■ TRY IT:
Where a line holds the word "Association", copy that line from the data below.

** AVAILABLE DATA follows **

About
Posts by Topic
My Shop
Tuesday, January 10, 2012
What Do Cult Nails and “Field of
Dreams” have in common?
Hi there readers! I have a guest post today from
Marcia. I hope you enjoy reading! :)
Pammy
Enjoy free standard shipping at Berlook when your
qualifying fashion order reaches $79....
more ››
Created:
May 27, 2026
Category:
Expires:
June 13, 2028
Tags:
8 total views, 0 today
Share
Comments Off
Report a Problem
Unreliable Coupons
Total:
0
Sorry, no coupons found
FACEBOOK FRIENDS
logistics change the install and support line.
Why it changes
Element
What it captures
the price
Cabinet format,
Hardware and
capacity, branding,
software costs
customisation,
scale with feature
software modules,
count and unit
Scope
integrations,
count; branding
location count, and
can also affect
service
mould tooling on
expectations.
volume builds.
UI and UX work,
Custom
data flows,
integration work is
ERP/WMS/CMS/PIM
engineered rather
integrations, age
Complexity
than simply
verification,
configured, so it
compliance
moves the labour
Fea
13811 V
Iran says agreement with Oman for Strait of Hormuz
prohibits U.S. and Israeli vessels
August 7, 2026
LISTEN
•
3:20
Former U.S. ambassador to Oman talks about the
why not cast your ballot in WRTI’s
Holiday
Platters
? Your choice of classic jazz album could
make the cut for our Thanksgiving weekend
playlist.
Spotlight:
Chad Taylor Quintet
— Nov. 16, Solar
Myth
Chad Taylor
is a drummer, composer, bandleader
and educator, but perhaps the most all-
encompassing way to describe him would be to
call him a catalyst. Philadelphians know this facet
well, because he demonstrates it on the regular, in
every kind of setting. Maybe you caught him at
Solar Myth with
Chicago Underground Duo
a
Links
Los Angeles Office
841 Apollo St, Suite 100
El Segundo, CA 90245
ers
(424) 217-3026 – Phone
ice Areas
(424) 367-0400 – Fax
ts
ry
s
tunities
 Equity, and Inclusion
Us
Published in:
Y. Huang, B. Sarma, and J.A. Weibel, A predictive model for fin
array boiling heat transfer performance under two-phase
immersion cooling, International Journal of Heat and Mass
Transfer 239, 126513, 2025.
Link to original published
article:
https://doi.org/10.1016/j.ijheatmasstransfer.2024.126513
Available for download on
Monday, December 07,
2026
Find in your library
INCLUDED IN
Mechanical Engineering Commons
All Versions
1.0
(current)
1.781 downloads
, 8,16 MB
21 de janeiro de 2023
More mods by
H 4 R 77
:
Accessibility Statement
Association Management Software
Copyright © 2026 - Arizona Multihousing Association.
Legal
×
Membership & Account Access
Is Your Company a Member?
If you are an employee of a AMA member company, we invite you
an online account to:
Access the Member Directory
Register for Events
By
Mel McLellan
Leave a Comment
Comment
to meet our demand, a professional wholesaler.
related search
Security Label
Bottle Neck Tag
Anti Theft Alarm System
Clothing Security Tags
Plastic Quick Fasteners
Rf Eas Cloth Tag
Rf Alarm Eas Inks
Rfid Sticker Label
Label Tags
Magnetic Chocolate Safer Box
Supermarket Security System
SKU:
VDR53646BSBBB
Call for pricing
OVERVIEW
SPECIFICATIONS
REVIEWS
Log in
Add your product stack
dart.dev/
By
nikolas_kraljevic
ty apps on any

** End of AVAILABLE DATA **

■ RESPONSE AREA:
Association Management Software
Copyright © 2026 - Arizona Multihousing Association.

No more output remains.